The twins were the youngest of eight kids. They were raised in a Black family in the mostly white Midwestern factory town of New Castle, Indiana.
"Growing up in a kind of an artless town made us look around and try to reinvent art that depicted people that look like us, whether it be white or Black. They were factory workers. They were people who worked in the mill, on the assembly lines, or in the warehouses.” Kelly says, "You don't see them at the forefront, and those are the people that are important for us because my mom and dad worked in the mills, they worked in the factories. They're the makers of everything but the least represented.”
So, they give working people center stage in their sculptures.
In each piece, there’s a figure surrounded by a shadowbox frame, like the shrines of saints the brothers saw in church as kids.
One sculpture on the worktable contains a man, a hard hat under his arm, gazing into the distance. His coveralls are gritty, and there are tiny details like stickers on his thermos and the individual teeth of a zipper. He’s made of clay, but the twins use found objects for the frames.
“We went through several sabbaticals where we would go and travel up and down the Rust Belt, and we would go to specific closed-down factories,” Kyle says.
At those closed factories, they collected beat-up wood and old sheet metal.
"We'd use it because...there was once a factory that was there for 100 years, and it gets scraped off the earth as it never existed." Kyle says, "It's not African American history. It's not white history. It's American history that once served everybody. And now it's completely gone. “
But it's not gone in their sculptures. Kelly hammers a piece of metal onto the frame. The next step brings the full factory experience to their art-making process.
“So sometimes we take some cutting fluid and soak it into the work. This is still in the work, so you'll have that sense of smell. It's a real greasy, gritty, nasty smell." Kelly says, "Or we'll take the torch, and then after we're done setting the metal, we will essentially set it on fire, burn it to distress it, and that soot residue will sit on the surface. And when you walk up to it, you smell that grittiness.”

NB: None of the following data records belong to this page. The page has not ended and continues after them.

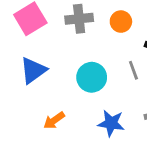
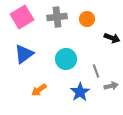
gray line: (133, 70) -> (96, 71), moved
blue star: (111, 123) -> (80, 92), turned 30

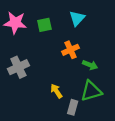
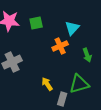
cyan triangle: (77, 18) -> (72, 28), moved
green arrow: (90, 65) -> (87, 55), moved, turned 48

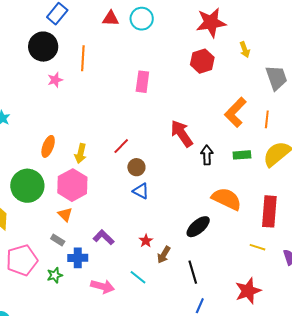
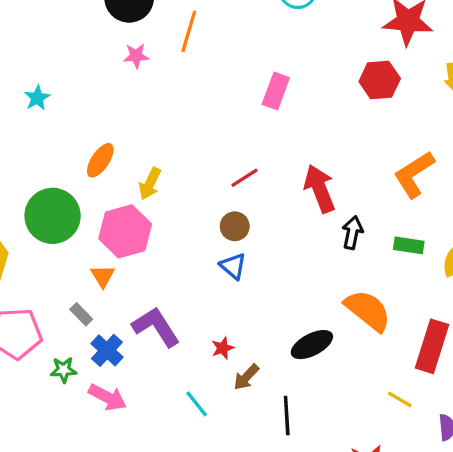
red line: (121, 146) -> (245, 178), moved
purple L-shape: (104, 237) -> (156, 327), size x1.4
blue cross: (78, 258) -> (107, 350), turned 30
pink arrow: (102, 286) -> (107, 397), moved

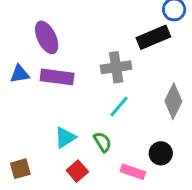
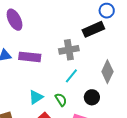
purple ellipse: (47, 37) -> (15, 20), moved
black circle: (161, 153) -> (92, 97), moved

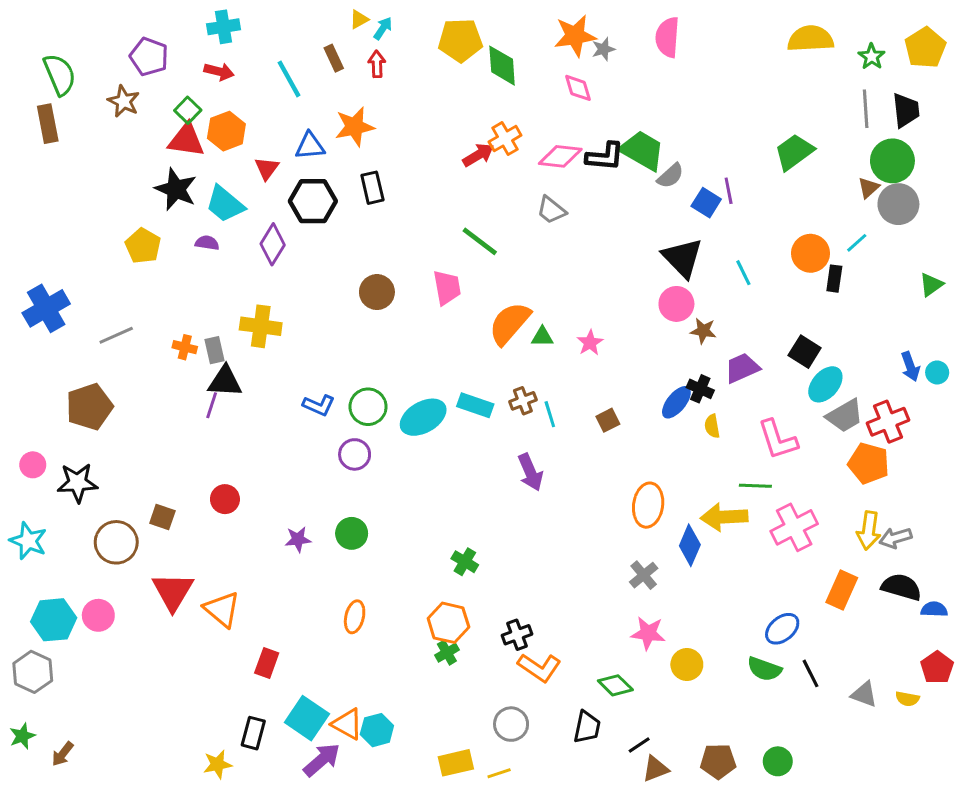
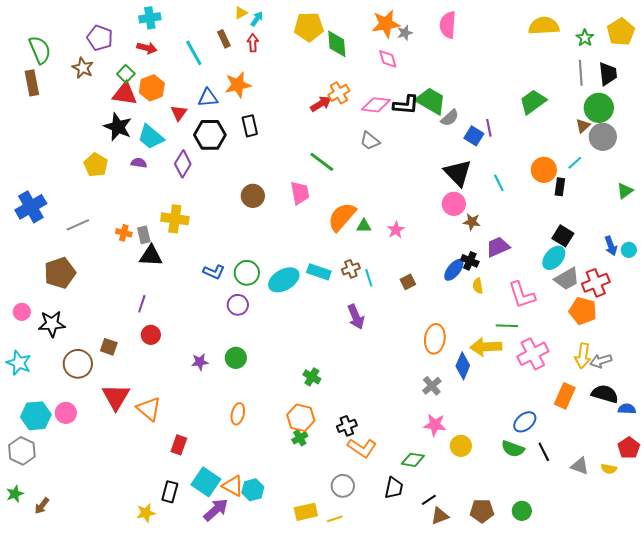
black square: (805, 352) -> (563, 236), moved
purple line: (212, 405) -> (142, 304), moved
green diamond: (615, 685) -> (413, 460), turned -35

The smell of torched metal has stayed with them since their factory days, as has the work ethic. Like an assembly line, they make five or six sculptures at a time. They sculpt their figures similarly so they can work on them interchangeably.
“I think for Kyle and I, going back to this whole factory mentality, there's very little individualism when working in a plant. I can't start with a Chevette and end up with a Corvette at the end. It still has to be a Chevette." Kelly says, "By learning these things and understanding technique and process, that’s one part of it, but there's also that kind of subconscious thing. We both have the same vision of what it should look like. Regardless if it's Kyle's right or my right hand, in the end, it's got to look like this because that's how it's supposed to be.”
The way it’s always been for them. It makes no difference who made what. It’s about the work.